WHAT TO DO:
An exact copy of the records below is needed, with every picture left out.
BEGIN INPUT MATERIAL
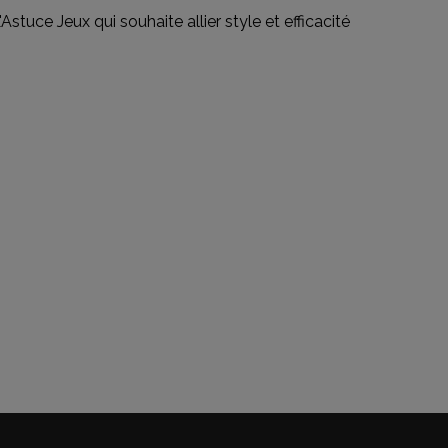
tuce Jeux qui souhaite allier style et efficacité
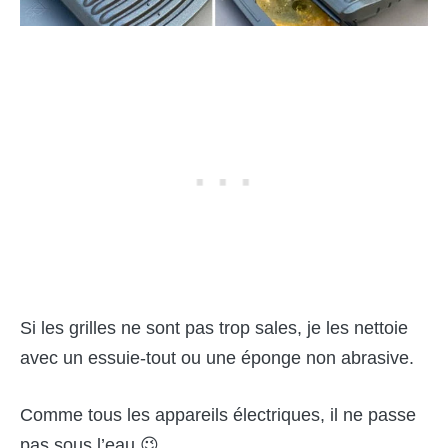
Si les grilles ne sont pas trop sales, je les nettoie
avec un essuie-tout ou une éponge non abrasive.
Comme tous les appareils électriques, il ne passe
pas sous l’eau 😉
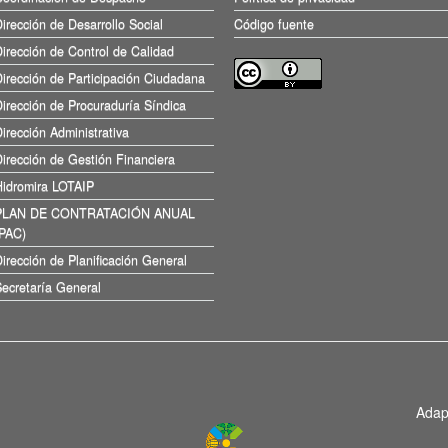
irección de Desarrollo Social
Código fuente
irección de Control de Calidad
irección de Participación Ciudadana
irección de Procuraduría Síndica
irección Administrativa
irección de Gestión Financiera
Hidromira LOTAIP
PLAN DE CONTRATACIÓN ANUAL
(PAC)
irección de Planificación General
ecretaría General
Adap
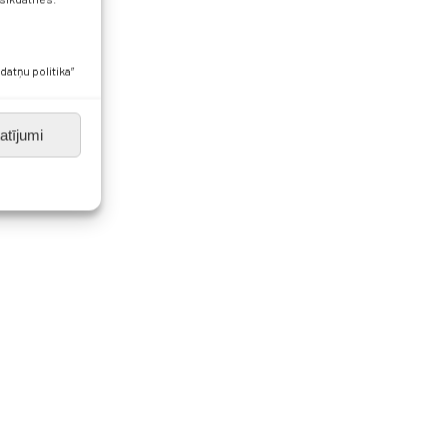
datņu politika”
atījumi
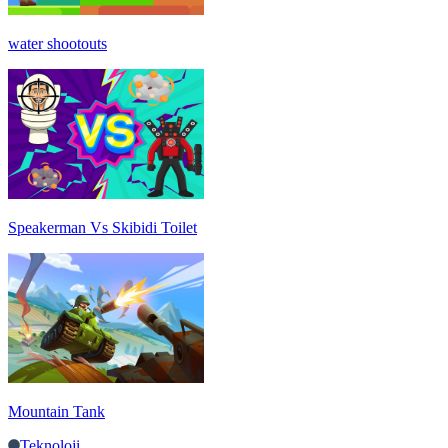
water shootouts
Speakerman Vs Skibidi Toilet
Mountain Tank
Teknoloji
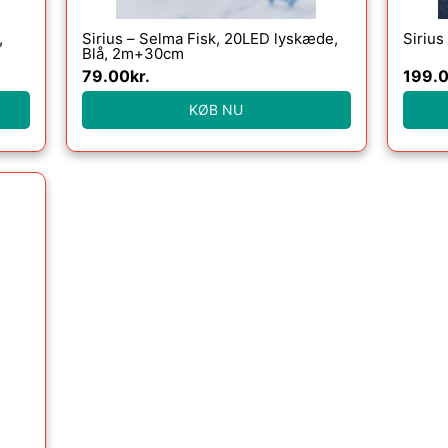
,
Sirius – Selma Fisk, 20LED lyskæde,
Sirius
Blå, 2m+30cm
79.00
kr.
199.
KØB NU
END INPUT MATERIAL
THE ANSWER:
tuce Jeux qui souhaite allier style et efficacité
Si les grilles ne sont pas trop sales, je les nettoie
avec un essuie-tout ou une éponge non abrasive.
Comme tous les appareils électriques, il ne passe
pas sous l’eau 😉
irección de Desarrollo Social
Código fuente
irección de Control de Calidad
irección de Participación Ciudadana
irección de Procuraduría Síndica
irección Administrativa
irección de Gestión Financiera
Hidromira LOTAIP
PLAN DE CONTRATACIÓN ANUAL
(PAC)
irección de Planificación General
ecretaría General
Adap
datņu politika”
atījumi
water shootouts
Speakerman Vs Skibidi Toilet
Mountain Tank
Teknoloji
,
Sirius – Selma Fisk, 20LED lyskæde,
Sirius
Blå, 2m+30cm
79.00
kr.
199.
KØB NU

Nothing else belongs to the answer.